Mylvaganam Senthurun, Toro Clare, Frank Lucinda, Vestey Sarah, Thrush Steven
Worcestershire Acute NHS Trust, Worcester, UK,
Updates Surg. 2015 Mar;67(1):91-5. doi: 10.1007/s13304-015-0278-3. Epub 2015 Jan 11.

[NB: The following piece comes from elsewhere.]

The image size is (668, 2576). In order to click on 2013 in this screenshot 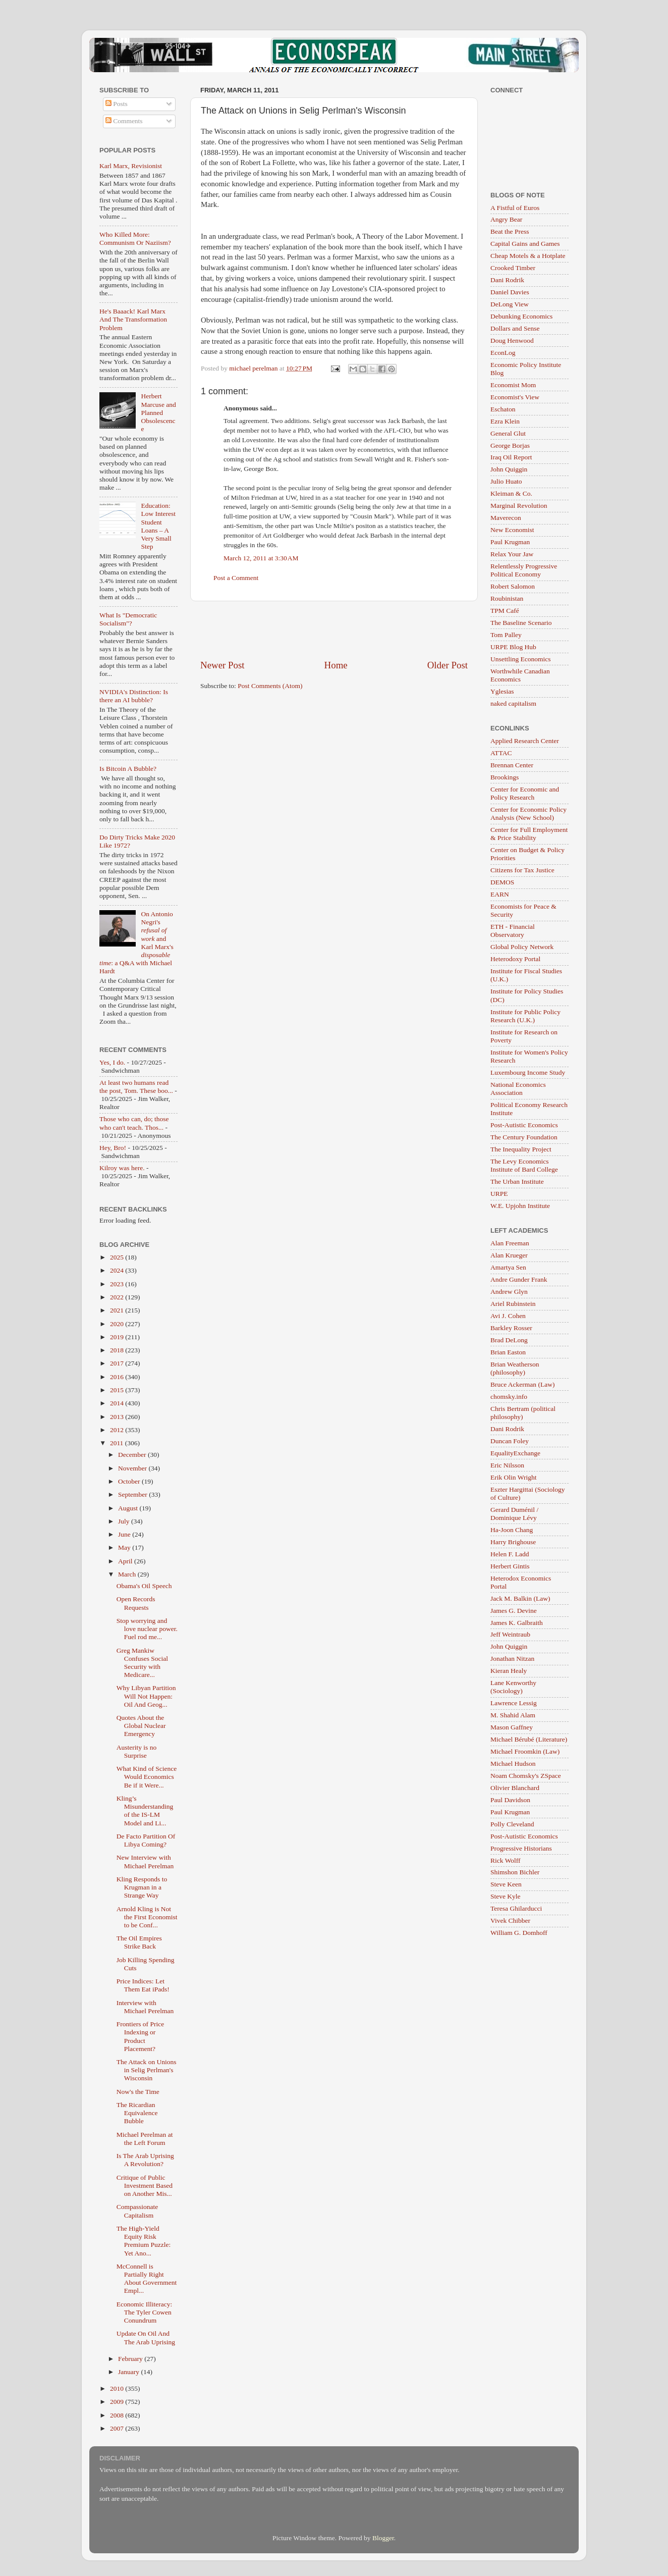 , I will do `click(117, 1417)`.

Phylloides tumours are rare fibroepithelial breast tumours accounting for 1% of breast cancers. No UK guidance exists on the assessment, treatment and follow-up of these patients. To assess the diagnostic accuracy of the clinical core biopsy compared to the gold standard excision biopsy and determine the current follow-up practice and recurrence rate of phylloides tumours across two UK hospital trusts. Multicentre retrospective analysis of all cases of phylloides tumours over 6 years at Worcestershire Acute NHS Trust (WANHST) and Gloucestershire Hospitals NHS Trust (GHNHST). 94 Patients included. Mean age 48 years. Mean clinical and radiological size of lesions 31.7 and 35.4 mm, respectively, preoperative core biopsy sensitivity was 87% for WANHST and 74% for GHNHST with a positive predictive value of 90 and 100%, respectively. 29 Different follow-up regimes were observed from the practice of the 10 surgeons observed following diagnosis and resection of tumours. The follow-up length ranged from discharge following one post-operative clinic attendance to 5-year clinical and/or radiological follow-up. 4 Benign and 2 malignant recurrent phylloides tumours were seen. All benign recurrences were local and found independently of follow-up. The earliest benign phylloides recurrence was at 6 years and the latest at 10 years. There is no standard follow-up of benign or malignant phylloides tumours. This study suggests that in the benign group, the risk of recurrence is small. We advocate no routine follow-up of benign phylloides tumours.
叶状肿瘤是一种罕见的乳腺纤维上皮性肿瘤,占乳腺癌的1%。英国没有关于这些患者评估、治疗和随访的指南。为了评估临床核心活检与金标准切除活检相比的诊断准确性,并确定英国两家医院信托机构中叶状肿瘤的当前随访实践和复发率。对伍斯特郡急性国民保健服务信托基金(WANHST)和格洛斯特郡医院国民保健服务信托基金(GHNHST)6年内所有叶状肿瘤病例进行多中心回顾性分析。纳入94例患者。平均年龄48岁。病变的平均临床和放射学大小分别为31.7毫米和35.4毫米,WANHST术前核心活检敏感性为87%,GHNHST为74%,阳性预测值分别为90%和100%。从观察的10名外科医生在肿瘤诊断和切除后的实践中观察到29种不同的随访方案。随访时间从术后一次门诊就诊后的出院到5年的临床和/或放射学随访。发现4例良性和2例恶性复发性叶状肿瘤。所有良性复发均为局部复发,且与随访无关。最早的良性叶状肿瘤复发发生在6年,最晚在10年。对于良性或恶性叶状肿瘤没有标准的随访方案。本研究表明,在良性组中,复发风险较小。我们主张对良性叶状肿瘤不进行常规随访。